* **Work instruction**:
Some lines in the material below hold the word "parcs". Copy all of them.

* **Supplied records**:

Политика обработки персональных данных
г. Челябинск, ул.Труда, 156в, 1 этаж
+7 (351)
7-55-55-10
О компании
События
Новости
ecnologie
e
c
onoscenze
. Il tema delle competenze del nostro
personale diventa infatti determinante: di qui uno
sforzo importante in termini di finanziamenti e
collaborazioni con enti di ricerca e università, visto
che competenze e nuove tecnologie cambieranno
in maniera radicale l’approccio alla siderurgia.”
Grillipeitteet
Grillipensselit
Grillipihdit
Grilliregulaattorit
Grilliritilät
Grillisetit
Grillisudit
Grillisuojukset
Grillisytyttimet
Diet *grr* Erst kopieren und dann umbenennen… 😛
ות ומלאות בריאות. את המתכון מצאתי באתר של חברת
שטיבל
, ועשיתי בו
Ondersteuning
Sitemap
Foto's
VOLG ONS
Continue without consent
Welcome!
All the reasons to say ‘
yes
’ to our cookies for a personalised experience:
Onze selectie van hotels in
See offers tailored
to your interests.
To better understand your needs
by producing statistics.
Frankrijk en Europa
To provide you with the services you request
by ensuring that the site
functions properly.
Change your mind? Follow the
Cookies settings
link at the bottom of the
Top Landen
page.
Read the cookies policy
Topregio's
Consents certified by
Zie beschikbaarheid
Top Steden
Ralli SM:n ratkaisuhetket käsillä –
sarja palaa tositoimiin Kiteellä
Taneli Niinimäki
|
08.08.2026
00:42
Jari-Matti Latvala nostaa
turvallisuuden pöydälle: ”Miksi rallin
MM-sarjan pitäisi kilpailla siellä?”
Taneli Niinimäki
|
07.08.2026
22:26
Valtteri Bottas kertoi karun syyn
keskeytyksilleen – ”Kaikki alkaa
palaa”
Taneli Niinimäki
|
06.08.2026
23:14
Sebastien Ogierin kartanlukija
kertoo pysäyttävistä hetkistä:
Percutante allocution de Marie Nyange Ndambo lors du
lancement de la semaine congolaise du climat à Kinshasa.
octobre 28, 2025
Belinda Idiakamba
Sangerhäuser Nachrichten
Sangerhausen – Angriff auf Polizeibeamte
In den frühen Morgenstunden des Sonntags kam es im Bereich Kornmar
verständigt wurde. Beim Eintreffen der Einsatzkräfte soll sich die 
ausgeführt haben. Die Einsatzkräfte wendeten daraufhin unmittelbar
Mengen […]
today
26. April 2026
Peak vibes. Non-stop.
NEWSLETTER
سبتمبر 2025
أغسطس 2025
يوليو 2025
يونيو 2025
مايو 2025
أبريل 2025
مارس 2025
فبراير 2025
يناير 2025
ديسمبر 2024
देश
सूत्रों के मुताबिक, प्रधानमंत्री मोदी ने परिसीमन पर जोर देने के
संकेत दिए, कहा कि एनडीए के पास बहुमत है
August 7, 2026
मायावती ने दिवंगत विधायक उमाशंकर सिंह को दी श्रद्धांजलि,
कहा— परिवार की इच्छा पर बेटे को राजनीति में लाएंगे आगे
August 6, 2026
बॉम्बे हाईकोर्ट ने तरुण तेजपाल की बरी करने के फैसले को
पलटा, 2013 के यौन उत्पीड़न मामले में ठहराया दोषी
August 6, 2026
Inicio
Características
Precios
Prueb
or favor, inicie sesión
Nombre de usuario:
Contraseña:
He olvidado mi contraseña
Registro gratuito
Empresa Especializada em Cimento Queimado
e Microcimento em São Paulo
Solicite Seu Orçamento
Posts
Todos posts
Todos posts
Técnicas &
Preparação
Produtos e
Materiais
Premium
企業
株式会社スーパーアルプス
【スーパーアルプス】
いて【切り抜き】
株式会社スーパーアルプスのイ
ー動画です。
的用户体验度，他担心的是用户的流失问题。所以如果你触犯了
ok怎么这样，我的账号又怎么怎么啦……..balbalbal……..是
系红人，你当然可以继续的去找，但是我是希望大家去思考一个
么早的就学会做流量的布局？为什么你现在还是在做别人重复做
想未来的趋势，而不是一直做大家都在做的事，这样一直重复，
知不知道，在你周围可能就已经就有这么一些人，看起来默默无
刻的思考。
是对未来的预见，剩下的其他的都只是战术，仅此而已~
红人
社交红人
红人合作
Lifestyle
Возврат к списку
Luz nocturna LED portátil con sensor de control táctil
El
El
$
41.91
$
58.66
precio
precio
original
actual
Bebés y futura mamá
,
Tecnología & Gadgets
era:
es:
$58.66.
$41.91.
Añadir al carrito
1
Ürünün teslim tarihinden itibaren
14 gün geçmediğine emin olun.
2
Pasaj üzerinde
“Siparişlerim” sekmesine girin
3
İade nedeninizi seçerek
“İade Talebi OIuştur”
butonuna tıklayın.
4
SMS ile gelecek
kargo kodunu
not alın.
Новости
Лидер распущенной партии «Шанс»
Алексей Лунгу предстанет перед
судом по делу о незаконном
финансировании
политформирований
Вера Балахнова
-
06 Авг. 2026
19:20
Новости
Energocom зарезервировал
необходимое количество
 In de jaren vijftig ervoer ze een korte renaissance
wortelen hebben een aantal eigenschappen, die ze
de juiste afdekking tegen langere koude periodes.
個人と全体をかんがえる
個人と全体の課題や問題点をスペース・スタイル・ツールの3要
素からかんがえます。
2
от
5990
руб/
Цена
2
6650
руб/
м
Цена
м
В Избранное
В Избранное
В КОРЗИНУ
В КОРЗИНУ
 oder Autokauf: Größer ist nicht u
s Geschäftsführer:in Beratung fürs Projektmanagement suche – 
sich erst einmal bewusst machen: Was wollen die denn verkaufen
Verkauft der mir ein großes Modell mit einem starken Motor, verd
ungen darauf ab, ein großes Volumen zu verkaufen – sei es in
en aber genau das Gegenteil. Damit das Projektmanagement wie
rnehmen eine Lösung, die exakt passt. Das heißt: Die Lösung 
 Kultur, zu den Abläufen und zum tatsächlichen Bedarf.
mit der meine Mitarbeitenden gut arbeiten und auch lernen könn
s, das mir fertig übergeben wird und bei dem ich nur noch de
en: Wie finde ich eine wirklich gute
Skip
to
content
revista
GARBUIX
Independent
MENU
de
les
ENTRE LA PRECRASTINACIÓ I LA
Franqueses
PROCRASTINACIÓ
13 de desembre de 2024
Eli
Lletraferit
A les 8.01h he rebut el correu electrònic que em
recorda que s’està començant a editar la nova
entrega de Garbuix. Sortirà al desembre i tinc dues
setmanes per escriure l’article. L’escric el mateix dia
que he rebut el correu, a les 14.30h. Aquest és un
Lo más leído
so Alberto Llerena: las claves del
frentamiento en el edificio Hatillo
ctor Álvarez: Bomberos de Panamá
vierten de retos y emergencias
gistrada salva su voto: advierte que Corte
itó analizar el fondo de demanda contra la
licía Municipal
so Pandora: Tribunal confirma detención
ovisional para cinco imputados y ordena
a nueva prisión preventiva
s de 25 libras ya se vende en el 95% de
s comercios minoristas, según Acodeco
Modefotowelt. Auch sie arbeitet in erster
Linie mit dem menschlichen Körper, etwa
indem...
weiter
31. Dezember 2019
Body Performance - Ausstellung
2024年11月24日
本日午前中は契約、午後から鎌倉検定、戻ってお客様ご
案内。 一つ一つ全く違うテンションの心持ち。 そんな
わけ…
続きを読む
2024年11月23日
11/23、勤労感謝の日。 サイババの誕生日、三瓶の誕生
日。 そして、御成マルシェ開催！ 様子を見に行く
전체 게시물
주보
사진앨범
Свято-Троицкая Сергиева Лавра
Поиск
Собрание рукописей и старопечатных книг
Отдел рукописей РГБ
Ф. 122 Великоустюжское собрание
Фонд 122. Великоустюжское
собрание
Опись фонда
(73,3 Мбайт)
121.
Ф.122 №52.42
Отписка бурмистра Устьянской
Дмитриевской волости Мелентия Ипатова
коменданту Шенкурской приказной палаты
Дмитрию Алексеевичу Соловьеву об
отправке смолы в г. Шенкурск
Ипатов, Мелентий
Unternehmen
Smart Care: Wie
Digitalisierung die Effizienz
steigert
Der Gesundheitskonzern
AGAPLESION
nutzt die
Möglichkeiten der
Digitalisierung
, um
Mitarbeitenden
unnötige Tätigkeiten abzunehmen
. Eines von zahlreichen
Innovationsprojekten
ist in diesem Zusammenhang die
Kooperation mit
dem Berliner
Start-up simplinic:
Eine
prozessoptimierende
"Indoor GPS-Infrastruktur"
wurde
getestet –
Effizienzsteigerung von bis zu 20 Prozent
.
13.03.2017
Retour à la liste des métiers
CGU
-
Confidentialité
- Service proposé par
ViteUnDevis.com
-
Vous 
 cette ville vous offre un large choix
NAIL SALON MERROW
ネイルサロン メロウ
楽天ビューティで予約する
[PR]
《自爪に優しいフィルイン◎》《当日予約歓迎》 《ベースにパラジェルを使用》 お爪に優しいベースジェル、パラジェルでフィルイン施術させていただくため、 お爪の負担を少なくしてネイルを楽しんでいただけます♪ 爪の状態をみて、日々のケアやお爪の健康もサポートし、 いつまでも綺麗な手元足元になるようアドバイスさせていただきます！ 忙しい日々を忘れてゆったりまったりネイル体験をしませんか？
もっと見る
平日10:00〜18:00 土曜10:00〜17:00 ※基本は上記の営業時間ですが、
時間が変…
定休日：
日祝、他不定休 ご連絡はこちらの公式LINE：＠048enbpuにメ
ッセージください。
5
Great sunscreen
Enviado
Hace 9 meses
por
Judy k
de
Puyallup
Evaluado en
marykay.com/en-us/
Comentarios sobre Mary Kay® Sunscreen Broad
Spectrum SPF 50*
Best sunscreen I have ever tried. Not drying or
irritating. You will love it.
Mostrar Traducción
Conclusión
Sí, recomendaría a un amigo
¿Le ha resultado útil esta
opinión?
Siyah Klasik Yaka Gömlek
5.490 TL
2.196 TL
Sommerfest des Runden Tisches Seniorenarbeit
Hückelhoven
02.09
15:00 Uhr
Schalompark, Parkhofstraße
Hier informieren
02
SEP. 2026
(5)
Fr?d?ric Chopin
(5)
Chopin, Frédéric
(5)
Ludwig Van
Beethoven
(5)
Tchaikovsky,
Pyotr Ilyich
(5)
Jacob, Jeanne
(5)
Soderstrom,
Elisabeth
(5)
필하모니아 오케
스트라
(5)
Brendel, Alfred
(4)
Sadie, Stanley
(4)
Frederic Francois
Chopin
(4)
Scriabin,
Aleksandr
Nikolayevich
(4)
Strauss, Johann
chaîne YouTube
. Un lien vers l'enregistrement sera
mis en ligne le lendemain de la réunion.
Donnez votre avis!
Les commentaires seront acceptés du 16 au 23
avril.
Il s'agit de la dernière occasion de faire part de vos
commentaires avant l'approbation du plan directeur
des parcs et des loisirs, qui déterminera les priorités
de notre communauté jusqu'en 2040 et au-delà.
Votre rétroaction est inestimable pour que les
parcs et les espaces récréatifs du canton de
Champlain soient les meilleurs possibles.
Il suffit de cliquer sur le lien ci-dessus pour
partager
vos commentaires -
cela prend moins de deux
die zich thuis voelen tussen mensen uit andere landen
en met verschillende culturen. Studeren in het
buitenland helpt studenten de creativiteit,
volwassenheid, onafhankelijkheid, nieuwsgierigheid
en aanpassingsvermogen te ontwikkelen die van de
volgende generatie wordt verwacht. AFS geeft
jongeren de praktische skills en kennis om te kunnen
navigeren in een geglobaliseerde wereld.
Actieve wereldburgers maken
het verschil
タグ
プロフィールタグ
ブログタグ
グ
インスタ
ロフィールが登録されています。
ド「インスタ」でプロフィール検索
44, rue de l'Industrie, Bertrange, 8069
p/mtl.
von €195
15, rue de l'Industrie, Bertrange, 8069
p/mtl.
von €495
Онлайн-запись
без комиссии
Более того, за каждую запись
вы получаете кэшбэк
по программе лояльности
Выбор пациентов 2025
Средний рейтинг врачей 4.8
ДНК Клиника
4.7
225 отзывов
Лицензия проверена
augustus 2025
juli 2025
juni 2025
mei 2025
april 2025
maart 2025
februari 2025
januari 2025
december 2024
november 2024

* **Answer to this problem**:
des parcs et des loisirs, qui déterminera les priorités
parcs et les espaces récréatifs du canton de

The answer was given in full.